J'avais la croix

  1. La neige était sale

    Gabriel a vent d’un jeune homme découvert abattu et ligoté à une croix surplombant l’un des sommets du massif de la Chartreuse. Son sang de céphalopode ne fait qu’un tour et il file sur place, à Saint-Pierre-d’Entremont où l’attend une population bigarrée : des anars tenant une radio, des poivrots sévèrement atteints, un gendarme aussi affable qu’une guillotine, des ascètes peu bavards, etc. Pourquoi avoir assassiné ce pauvre bougre ? Qui, depuis des décennies, s’est décidé à détruire les croix qui dominent la vallée ? Et qui est l’auteur de ces tracts découverts près de la dépouille où l’on peut lire « Stat Crux » ?
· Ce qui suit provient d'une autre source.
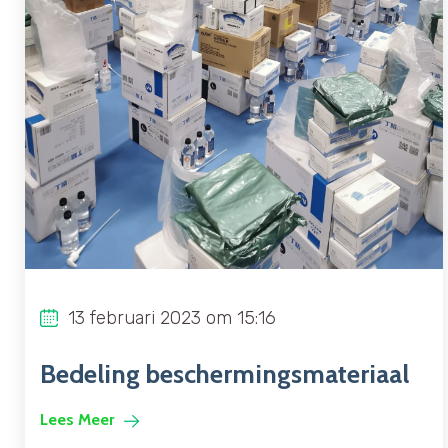
13 februari 2023 om 15:16
Bedeling beschermingsmateriaal
Lees Meer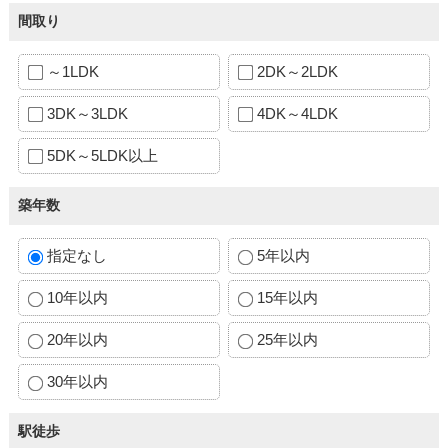
間取り
～1LDK
2DK～2LDK
3DK～3LDK
4DK～4LDK
5DK～5LDK以上
築年数
指定なし
5年以内
10年以内
15年以内
20年以内
25年以内
30年以内
駅徒歩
    Deux-cent-quatre-vingt-sixième enquête du Poulpe signée par Dominique Chappey, cet opus se dévore littéralement. Avec un humour caustique, l’auteur a su se couler avec intelligence et brio dans le moule imposé par Jean-Bernard Pouy lorsqu’il initia cette saga en 1995 avec La Petite écuyère a cafté. Le ton est alerte, les jeux de mots volent en escadrilles, et les scènes cocasses sont nombreuses, comme ces rencontres avec la faune du bar ou encore les anarchistes. Partant d’une histoire qui aurait pu être véridique tant elle est baroque (des crucifix mis à terre pour des raisons inconnues), Dominique Chappey a su tisser un scénario prenant et décontracté où l’on se plait, une fois de plus, à suivre un Gabriel Lecouvreur qui va mettre les pieds là où il ne fallait pas. Même si la verve politique et la critique sociale sont moins sévères que dans d’autres ouvrages de la série, le ton demeure mordant. Tout au plus pourrait-on regretter un peu que la motivation du meurtrier ne soit pas davantage creusée ; quand on apprend son identité trois pages avant la fin du roman, on ne peut alors que les supposer à partir des éléments dont on disposait.

    Un Poulpe bien tordant, comique à l’envi, et qui fait passer un très bon moment de lecture, les zygomatiques soumis à de délicieux efforts de trapézistes.